Recorded information: Begin

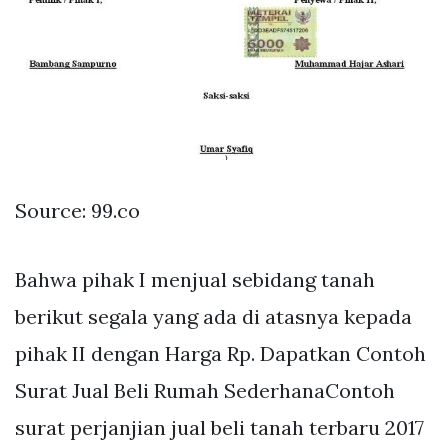
Source: 99.co
Bahwa pihak I menjual sebidang tanah
berikut segala yang ada di atasnya kepada
pihak II dengan Harga Rp. Dapatkan Contoh
Surat Jual Beli Rumah SederhanaContoh
surat perjanjian jual beli tanah terbaru 2017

Recorded information: End

◆ **The problem**
Beginning at the line with "Bahwa pihak I menjual sebidang tanah", write out each line exactly as it stands until the listing ends, and add nothing.

◆ **Result below**
Bahwa pihak I menjual sebidang tanah
berikut segala yang ada di atasnya kepada
pihak II dengan Harga Rp. Dapatkan Contoh
Surat Jual Beli Rumah SederhanaContoh
surat perjanjian jual beli tanah terbaru 2017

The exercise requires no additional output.